### The problem
For this exercise, copy all the data exactly and include none of the pictures.

(Items from a data source)
################
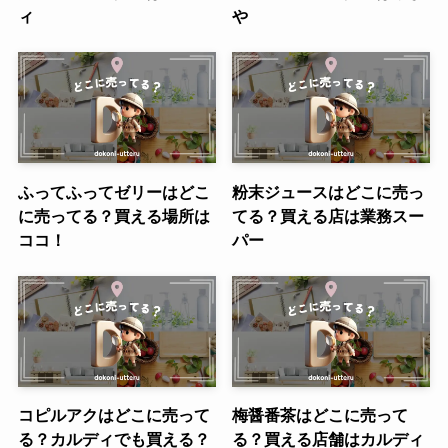
ィ
や
ふってふってゼリーはどこ
粉末ジュースはどこに売っ
に売ってる？買える場所は
てる？買える店は業務スー
ココ！
パー
コピルアクはどこに売って
梅醤番茶はどこに売って
る？カルディでも買える？
る？買える店舗はカルディ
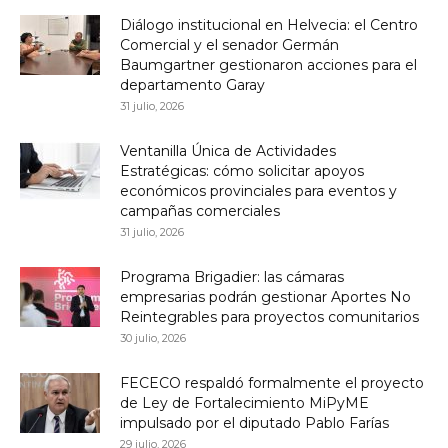
Diálogo institucional en Helvecia: el Centro
Comercial y el senador Germán
Baumgartner gestionaron acciones para el
departamento Garay
31 julio, 2026
Ventanilla Única de Actividades
Estratégicas: cómo solicitar apoyos
económicos provinciales para eventos y
campañas comerciales
31 julio, 2026
Programa Brigadier: las cámaras
empresarias podrán gestionar Aportes No
Reintegrables para proyectos comunitarios
30 julio, 2026
FECECO respaldó formalmente el proyecto
de Ley de Fortalecimiento MiPyME
impulsado por el diputado Pablo Farías
29 julio, 2026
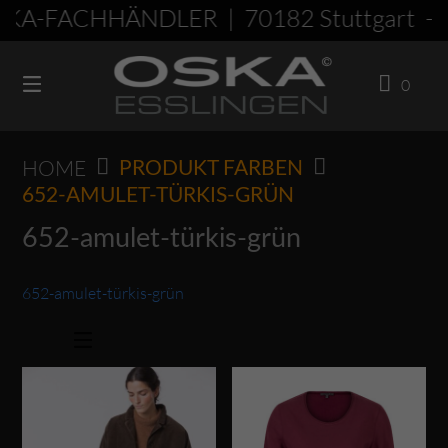
Springen
KA-FACHHÄNDLER | 70182 Stuttgart - 
Sie
zum
0
Inhalt
HOME
PRODUKT FARBEN
652-AMULET-TÜRKIS-GRÜN
652-amulet-türkis-grün
652-amulet-türkis-grün
Dieses Produkt weist mehrere Varianten auf. Die Optionen können auf der Produktseite gewählt werden
Dieses Produkt weist mehrere Varianten auf. Die Optionen können auf der Produktseite gewählt werden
################
### Output
ィ
や
ふってふってゼリーはどこ
粉末ジュースはどこに売っ
に売ってる？買える場所は
てる？買える店は業務スー
ココ！
パー
コピルアクはどこに売って
梅醤番茶はどこに売って
る？カルディでも買える？
る？買える店舗はカルディ
Diálogo institucional en Helvecia: el Centro
Comercial y el senador Germán
Baumgartner gestionaron acciones para el
departamento Garay
31 julio, 2026
Ventanilla Única de Actividades
Estratégicas: cómo solicitar apoyos
económicos provinciales para eventos y
campañas comerciales
31 julio, 2026
Programa Brigadier: las cámaras
empresarias podrán gestionar Aportes No
Reintegrables para proyectos comunitarios
30 julio, 2026
FECECO respaldó formalmente el proyecto
de Ley de Fortalecimiento MiPyME
impulsado por el diputado Pablo Farías
29 julio, 2026
Springen
KA-FACHHÄNDLER | 70182 Stuttgart - 
Sie
zum
0
Inhalt
HOME
PRODUKT FARBEN
652-AMULET-TÜRKIS-GRÜN
652-amulet-türkis-grün
652-amulet-türkis-grün
Dieses Produkt weist mehrere Varianten auf. Die Optionen können auf der Produktseite gewählt werden
Dieses Produkt weist mehrere Varianten auf. Die Optionen können auf der Produktseite gewählt werden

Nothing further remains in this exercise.